I watched the YouTube video discussion with Ed Hagen recently. It’s an hour-long discussion that includes a lot of science, and also a bit of theorizing based on the science in terms of how we developed to have anxiety and depression. I’m not sure I 100% agree with everything Ed suggests about evolution (i.e. I’m not sure that the lower rate of depression among people with more upper-body strength is not really a difference in self-reporting.) but he talks about some science that I don’t think is all that controversial.
For example, he describes depression as a response to adversity. Similar to physical pain, the psychic pain of depression is our way of telling us to stop what we are doing that is causing harm to ourselves. The many studies that indicate higher rates of depression and anxiety among people who suffered many traumatic experiences in childhood are not a coincidence. We are more likely to suffer from anxiety and depression if we have been dealing with a ton of adversity. It is made worse by a lack of social support. Again, this is something we see in study after study about loneliness.
It’s not necessarily everyone’s experience, but statistically speaking, adversity plus a lack of social interaction = a higher risk.

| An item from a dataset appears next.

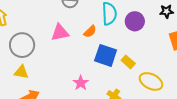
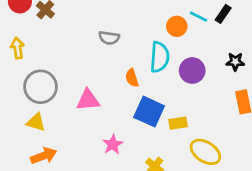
orange semicircle: (90, 31) -> (132, 78), turned 112
pink triangle: (60, 32) -> (88, 100), moved
yellow rectangle: (128, 62) -> (178, 123), turned -56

This makes sense and yet we often see responses to increased rates of anxiety and depression that seem to ignore this reality. In the last few years, we’ve watched millions of people die during a pandemic, watched school shootings kill hundreds of children, experienced natural disasters as the climate continues to warm, seen a massive increase in legal attacks on LGBTQ people, and attempts to erase the history of minority groups in the US. We’ve had plenty of adversity. We’ve also had a marked increase in social conflict along with a marked decrease in social support across all of our society. And we’ve mostly blamed it all on using social media as if none of these other things were happening. I’m not going to argue that for some people social media contributes to their anxiety and depression, but I am saying that all of social media could go away tomorrow, and anxiety and depression would still be the normal evolutionary response to the state of the world right now.
Again, if we think of depression as psychic pain, it’s the constant reminder that what we are living in is something we should change, but most of us don’t have the ability to change it. So we need social support, which many of us aren’t getting either. That is something we can do something about, individually and collectively, and there is plenty of evidence that we aren’t doing this well at all. (Our politics and personal beliefs have very much turned into an “Us vs. Them” scenario that creates much more conflict than support.)
To pull it into a more personal example. I was laid off a while back, and not having a job is adversity. Feeling anxious about that fact is a normal response. It’s the evolutionary response communicating to me that I can’t just continue like this. At the same time, I need social support, hobbies, and other parts of life to continue so that the anxiety does not become debilitating. Without those things, and the skills I’ve learned over a lifetime of dealing with anxiety, it’s very likely that I would start spiraling. What I remind myself all the time is that the anxiety isn’t wrong. It’s not something broken in me, it’s thousands of years of evolution pushing me to keep looking for work for my own survival.
We evolved to feel depression and anxiety in response to difficult experiences because it serves a purpose. We’ve also evolved to depend on each other as a community. One without the other is going to go poorly for us, and I fear that is exactly where we are now. The large increases in rates of depression and anxiety, not to mention what seems like our complete inability to make a dent in the rates of suicide in the US, might just be because of this imbalance.
So be good to each other, and stay connected to each other. It’s what we need most in times of adversity.